Apple’s (s aapl) iPhone 4 officially launches today, and both pre-order customers and those hoping to walk up and grab the new device are lined up around the country — and that’s after an estimated 600,000 of the devices were pre-ordered. There’s no question the iPhone 4 is popular — and just like the original iPhone, this model is also sure to influence future handsets from competitors, in the following five ways:
- Front-facing camera and video calling — iPhone 4 isn’t the first handset to offer a front-facing camera that supports video calling, but FaceTime — the engine used behind the iPhone 4 video calling software — is an open standard, so apps on other platforms can integrate it. However, currently FaceTime works over Wi-Fi only — Apple is planning for 3G support later this year. By comparison, I’ve recently used Fring on a Nokia E73 Mode (s nok) for video calls over 3G.
- Thin is in — At 9.3 millimeters or 0.34 inches, Apple claims title to the “world’s thinnest smartphone” with the iPhone 4. But the just-introduced Droid X (s mot) is a svelte 0.4 inches and other new handsets without hardware keyboards aren’t that much thicker. Still, Apple is setting the trend here and is doing so with elegant engineering — by designing the device internals to minimize space. Indeed, the use of smaller microelectromechanical systems in the new iPhone 4 should trickle down to many other handsets.
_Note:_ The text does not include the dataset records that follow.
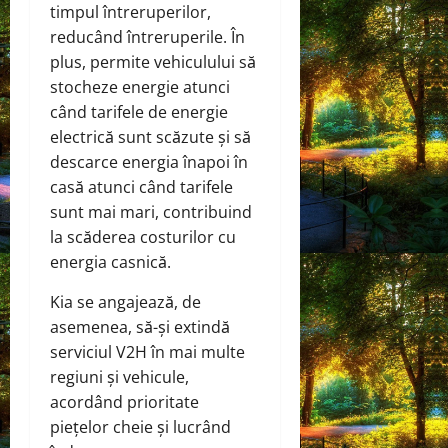
timpul întreruperilor,
reducând întreruperile. În
plus, permite vehiculului să
stocheze energie atunci
când tarifele de energie
electrică sunt scăzute și să
descarce energia înapoi în
casă atunci când tarifele
sunt mai mari, contribuind
la scăderea costurilor cu
energia casnică.
Kia se angajează, de
asemenea, să-și extindă
serviciul V2H în mai multe
regiuni și vehicule,
acordând prioritate
piețelor cheie și lucrând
- More pixels — Perhaps the most noticeable difference in the new iPhone 4 is the display, which packs in four times the amount of pixels than the prior model. At 960×640 resolution on the 3.5-inch display, images and text look crisper and clearer than on other mobile platforms, which generally top out at 854×480. Apple was wise to pixel double both horizontally and vertically because it provides simple application compatibility for old software. As Android — and perhaps other mobile platforms — look to future smartphones and tablets, watch for even higher resolutions supported on future devices.
- HD video recording — Another feature that pre-dated iPhone 4 on a select few recent handsets is 720p video recording, but with this version of the device, Apple is bringing the feature mainstream, complete with video editing. Capturing and processing that video at a full 30 frames per second just needs the right software and CPU — both of which are readily available for the smartphones of today and tomorrow.
- Improved interfaces — In many cases, competing smartphones often offer the same or even more functions as iPhone 4, but none match the intuitiveness of its user interface. Competitors know this and are working towards improving their product: Microsoft’s (s msft) Windows Phone 7 UI is vastly improved over prior versions, for example. The Android team is reportedly focused on ease of use with Gingerbread, the next version after Froyo, and Google’s hiring of Mathias Duarte, the designer of Palm’s (s palm) webOS platform, should help greatly. Nokia is also making great strides with MeeGo, which will power all N-series devices following the N8 handset. And don’t count Research In Motion (s rimm) out, either — the new BlackBerry 6.0 looks far more finger-friendly and intuitive than the current operating system.
Of course, other devices have influenced the iPhone as well, with features like multitasking, threaded email conversations and customizable wallpaper, to name a few. But the iPhone 4 will take the smartphone category to an entirely new level.